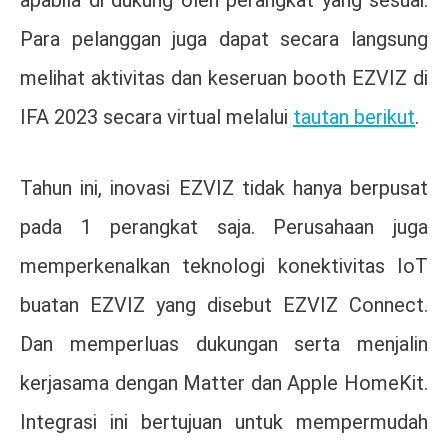
apabila di dukung oleh perangkat yang sesuai.
Para pelanggan juga dapat secara langsung
melihat aktivitas dan keseruan booth EZVIZ di
IFA 2023 secara virtual melalui
tautan berikut
.
Tahun ini, inovasi EZVIZ tidak hanya berpusat
pada 1 perangkat saja. Perusahaan juga
memperkenalkan teknologi konektivitas IoT
buatan EZVIZ yang disebut EZVIZ Connect.
Dan memperluas dukungan serta menjalin
kerjasama dengan Matter dan Apple HomeKit.
Integrasi ini bertujuan untuk mempermudah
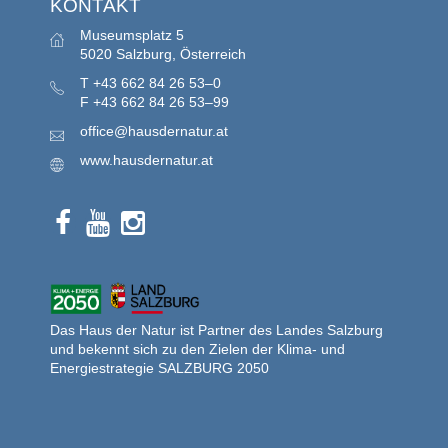
KONTAKT
Museumsplatz 5
5020 Salzburg, Österreich
T
+43 662 84 26 53–0
F
+43 662 84 26 53–99
office@hausdernatur.at
www.hausdernatur.at
Das Haus der Natur ist Partner des Landes Salzburg
und bekennt sich zu den Zielen der Klima- und
Energiestrategie SALZBURG 2050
* * * *
■ Exercise aim: Exclude every picture and restate the listing word for word.

■ Task result:
apabila di dukung oleh perangkat yang sesuai.
Para pelanggan juga dapat secara langsung
melihat aktivitas dan keseruan booth EZVIZ di
IFA 2023 secara virtual melalui
tautan berikut
.
Tahun ini, inovasi EZVIZ tidak hanya berpusat
pada 1 perangkat saja. Perusahaan juga
memperkenalkan teknologi konektivitas IoT
buatan EZVIZ yang disebut EZVIZ Connect.
Dan memperluas dukungan serta menjalin
kerjasama dengan Matter dan Apple HomeKit.
Integrasi ini bertujuan untuk mempermudah
KONTAKT
Museumsplatz 5
5020 Salzburg, Österreich
T
+43 662 84 26 53–0
F
+43 662 84 26 53–99
office@hausdernatur.at
www.hausdernatur.at
Das Haus der Natur ist Partner des Landes Salzburg
und bekennt sich zu den Zielen der Klima- und
Energiestrategie SALZBURG 2050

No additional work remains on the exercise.